PROVIDED RECORDS below:
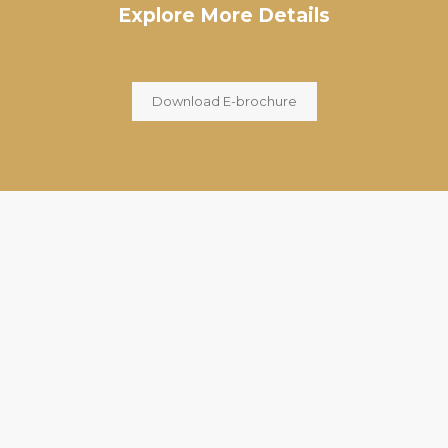
Explore More Details
Download E-brochure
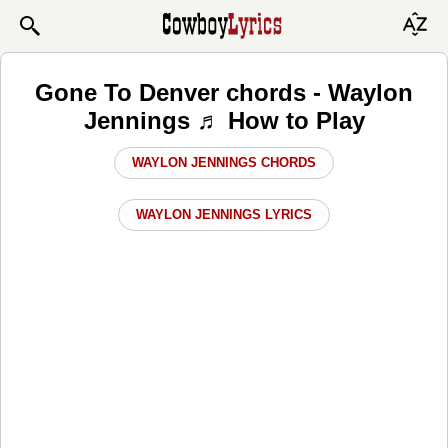
Gone To Denver chords - Waylon
Jennings ♬ How to Play
WAYLON JENNINGS CHORDS
WAYLON JENNINGS LYRICS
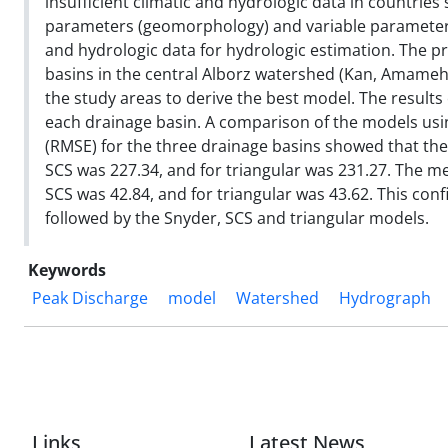
insufficient climatic and hydrologic data in countries
parameters (geomorphology) and variable parameter
and hydrologic data for hydrologic estimation. The p
basins in the central Alborz watershed (Kan, Amameh
the study areas to derive the best model. The results
each drainage basin. A comparison of the models usi
(RMSE) for the three drainage basins showed that the
SCS was 227.34, and for triangular was 231.27. The m
SCS was 42.84, and for triangular was 43.62. This co
followed by the Snyder, SCS and triangular models.
Keywords
Peak Discharge
model
Watershed
Hydrograph
Links
Latest News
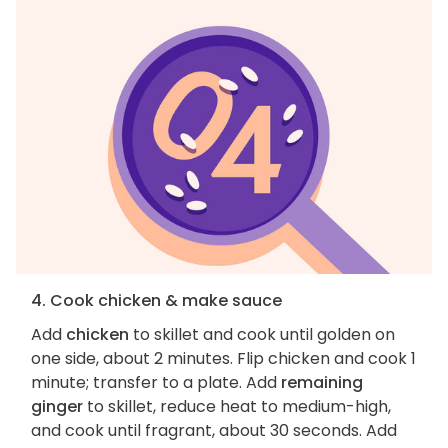
4. Cook chicken & make sauce
Add
chicken
to skillet and cook until golden on
one side, about 2 minutes. Flip chicken and cook 1
minute; transfer to a plate. Add
remaining
ginger
to skillet, reduce heat to medium-high,
and cook until fragrant, about 30 seconds. Add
End of PROVIDED RECORDS.
**WORK REQUIRED**. Give back every record exactly, dropping its pictures.

**YOUR RESPONSE**.
Explore More Details
Download E-brochure
Gone To Denver chords - Waylon
Jennings ♬ How to Play
WAYLON JENNINGS CHORDS
WAYLON JENNINGS LYRICS
insufficient climatic and hydrologic data in countries
parameters (geomorphology) and variable parameter
and hydrologic data for hydrologic estimation. The p
basins in the central Alborz watershed (Kan, Amameh
the study areas to derive the best model. The results
each drainage basin. A comparison of the models usi
(RMSE) for the three drainage basins showed that the
SCS was 227.34, and for triangular was 231.27. The m
SCS was 42.84, and for triangular was 43.62. This co
followed by the Snyder, SCS and triangular models.
Keywords
Peak Discharge
model
Watershed
Hydrograph
Links
Latest News
4. Cook chicken & make sauce
Add
chicken
to skillet and cook until golden on
one side, about 2 minutes. Flip chicken and cook 1
minute; transfer to a plate. Add
remaining
ginger
to skillet, reduce heat to medium-high,
and cook until fragrant, about 30 seconds. Add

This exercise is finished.